VA Disability Pay Offset

Today’s blog entry is a little different than those in the past. Today I’m addressing a very specific issue with Veterans Disability payments and the practice of offsetting those payments by reducing retired pay earned by the recipients. In full transparency, I am one of those retired veterans affected by the practice.

Military veteran organizations have long railed against a procedure called VA Disability Benefits offset. The veteran is injured and assessed to have a disability rating. An assessed rating of 30% entitles the veteran to a monthly payment of $508.[1] Sounds great so far.

And it is if the veteran isn’t a retiree. If the veteran separated without earning a retirement, they receive the payment free and clear, just as intended. On the other hand, if the veteran is a retiree, the Defense Finance and Accounting Service subtract the $508 from their retired pay, resulting in the veteran effectively paying for their disability.

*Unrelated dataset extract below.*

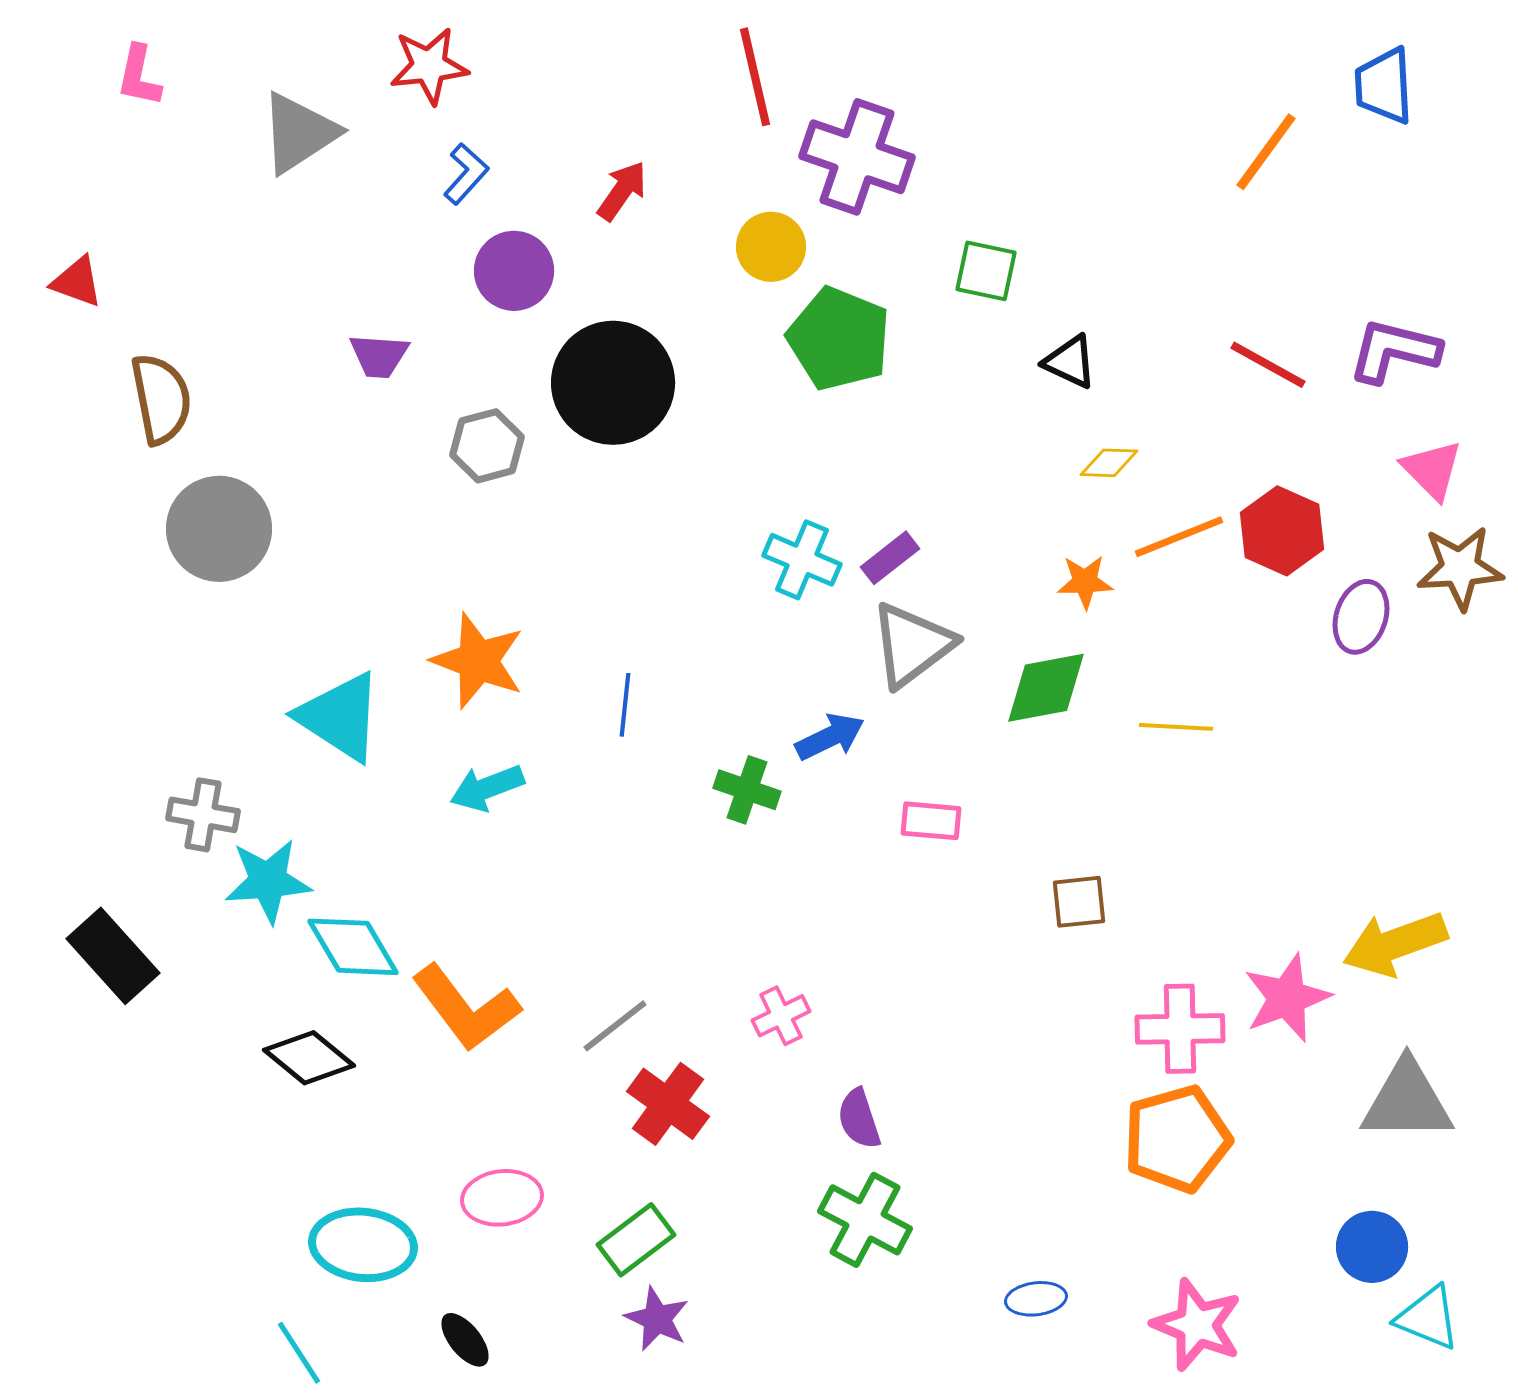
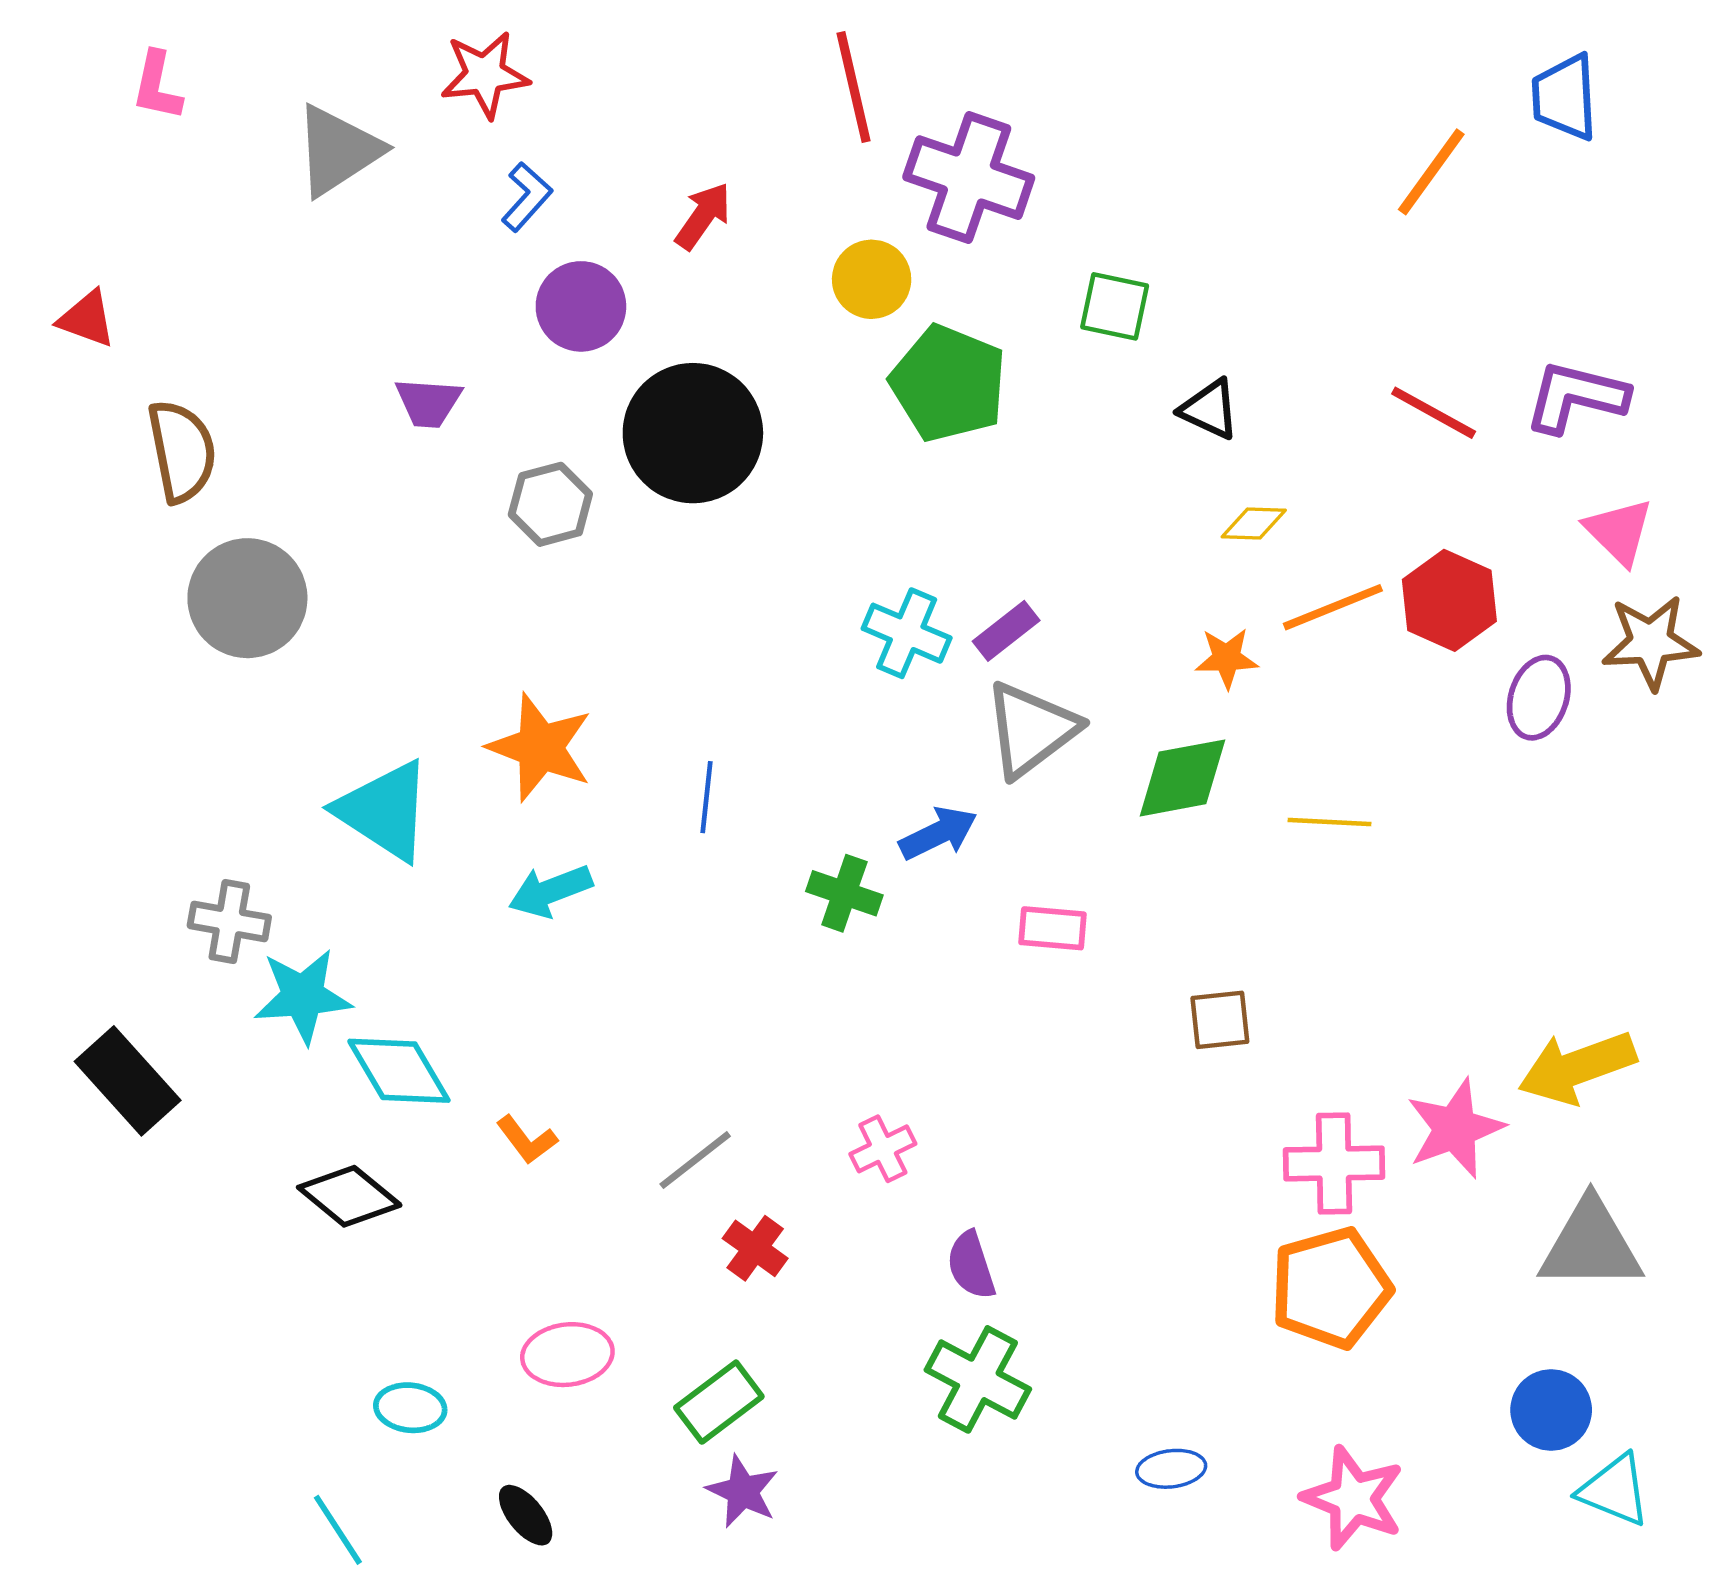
orange L-shape: (466, 1008) -> (527, 1140), size x0.5
red cross: (668, 1104) -> (755, 1248), size x0.7
cyan ellipse: (363, 1245) -> (410, 1408), size x0.6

The Veterans of Foreign Wars estimates that over 50,000 military retirees are subject to this offset.[2] Some exceptions to the offset exist, the biggest of which are Concurrent Retirement and Disability Pay (CRDP) and Combat-Related Special Compensation (CRSC). CRDP is a program that restores the offset to a veteran’s pay if their disability rating is 50% or more. Similarly, the CRSC exception restores the offset to the veteran’s pay if the disability directly results from a qualifying combat injury. If you’re one of many veterans whose disability ratings are less than 50% and a retiree, your VA disability benefit is almost a financial illusion.[3]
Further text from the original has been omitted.